As you are probably aware, terrorists in the UK have been plotting to blow up many US-bound airliners using liquid explosives. Consequently, security has been greatly tightened on all flights out of the UK, but especially those destined for the United States. All liquids, lotions, gels, creams etc. are now banned from cabin baggage. The only exception is baby food and formula, which you'll probably have to taste to prove they're edible. I saw a notice to this affect at the US airport I arrived at, so it appears to be a new universal rule.

For the US flights out of the UK, however, no hand baggage at all is allowed. The only exception here is one clear plastic bag with your travel documents, wallet, and keys, as well as the minimum quantity of prescription medicine (non-liquid) and hygiene items needed for the trip. That's it. No exceptions. You could buy non-liquids after passing through security and get them on the plane, provided you had the receipt.

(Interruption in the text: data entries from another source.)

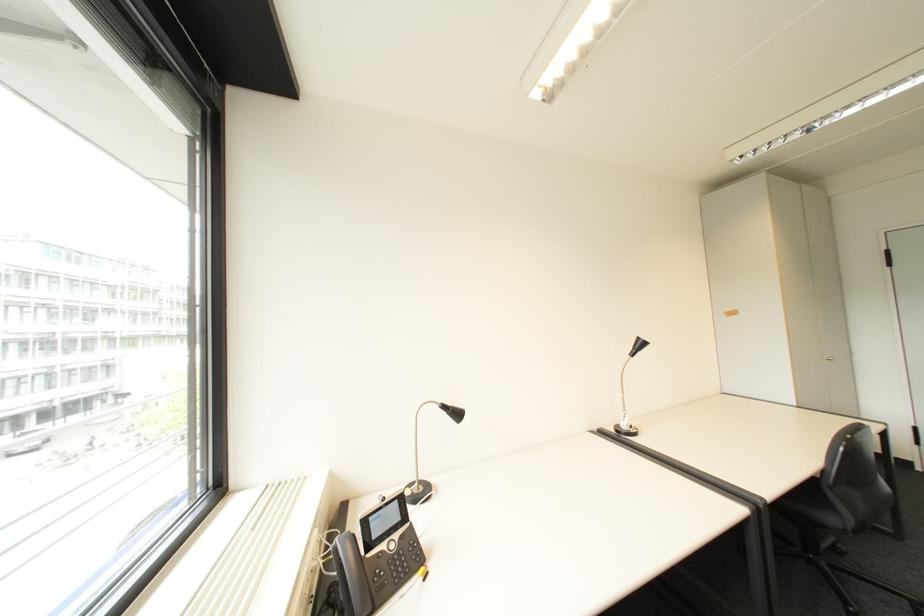 Where would you pull the silver cabinet handle? Please return your answer as a coordinate pair (x, y).

(829, 359) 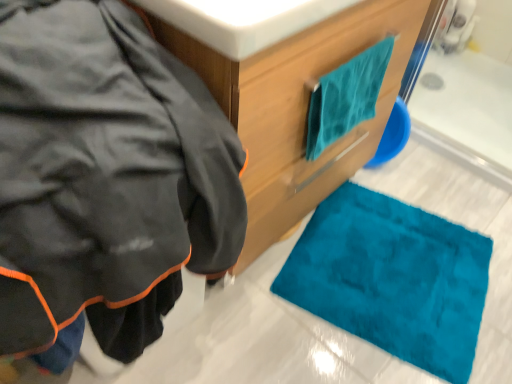 Question: Is white glossy sink at upper center further to the viewer compared to matte black jacket at left?

Choices:
 (A) no
 (B) yes

Answer: (B)

Question: Is the position of white glossy sink at upper center less distant than that of matte black jacket at left?

Choices:
 (A) no
 (B) yes

Answer: (A)

Question: Can you confirm if white glossy sink at upper center is shorter than matte black jacket at left?

Choices:
 (A) yes
 (B) no

Answer: (A)

Question: Is matte black jacket at left inside white glossy sink at upper center?

Choices:
 (A) no
 (B) yes

Answer: (A)

Question: Would you say white glossy sink at upper center is outside matte black jacket at left?

Choices:
 (A) no
 (B) yes

Answer: (B)

Question: Which is correct: white glossy sink at upper center is inside teal fabric towel at upper right, or outside of it?

Choices:
 (A) inside
 (B) outside

Answer: (B)

Question: Relative to teal fabric towel at upper right, is white glossy sink at upper center in front or behind?

Choices:
 (A) behind
 (B) front

Answer: (B)

Question: Based on their sizes in the image, would you say white glossy sink at upper center is bigger or smaller than teal fabric towel at upper right?

Choices:
 (A) small
 (B) big

Answer: (A)

Question: Is white glossy sink at upper center taller or shorter than teal fabric towel at upper right?

Choices:
 (A) short
 (B) tall

Answer: (A)

Question: Considering the positions of white glossy sink at upper center and teal soft towel at upper right in the image, is white glossy sink at upper center wider or thinner than teal soft towel at upper right?

Choices:
 (A) wide
 (B) thin

Answer: (A)

Question: Is point (247, 14) positioned closer to the camera than point (343, 76)?

Choices:
 (A) farther
 (B) closer

Answer: (B)

Question: Visually, is white glossy sink at upper center positioned to the left or to the right of teal soft towel at upper right?

Choices:
 (A) right
 (B) left

Answer: (B)

Question: In terms of size, does white glossy sink at upper center appear bigger or smaller than teal soft towel at upper right?

Choices:
 (A) small
 (B) big

Answer: (B)

Question: From a real-world perspective, is matte black jacket at left physically located above or below white glossy sink at upper center?

Choices:
 (A) below
 (B) above

Answer: (A)

Question: Considering the positions of point (118, 145) and point (336, 1), is point (118, 145) closer or farther from the camera than point (336, 1)?

Choices:
 (A) closer
 (B) farther

Answer: (A)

So, everyone in the waiting area was on page one of their book.

Now as someone travelling with N>>1 children, and used to shlepping several heavy bags containing: tallis & tefillin, laptop computer, cameras, food for the trip, entertainment for the children, changes of clothing for the little ones, this was a little daunting. But, like the restrictions imposed by keeping Torah, it was actually quite liberating and enlightening.

For one thing, there was little chance we'd forget anything on the plane. Disembarkation was faster since there was nothing for anyone else to pick up either. And it was great for working on your bitachon (trust in G-d). Would the airplane have kosher meals on board? Would your stuff survive the trip in the hold? Would the children drive you crazy? Or even sit in their seats without bribes?

For us it worked out just fine, but I can imagine any series of possible disasters, especially if we'd had to make a connecting flight. Still, I'll have to give some serious thought to how much to take on board next time.

Return from the mysterious east

The absence of postings over the past three weeks has not been due to a lack of material, but more a lack of easy internet access while travelling abroad. We've been visiting various places located between 52 and 53 degrees North latitude and 1 degree East and 5 degrees West longitude and I have several new observations to post. I'll try and dole these out over the next few days as I get back into a more routine schedule.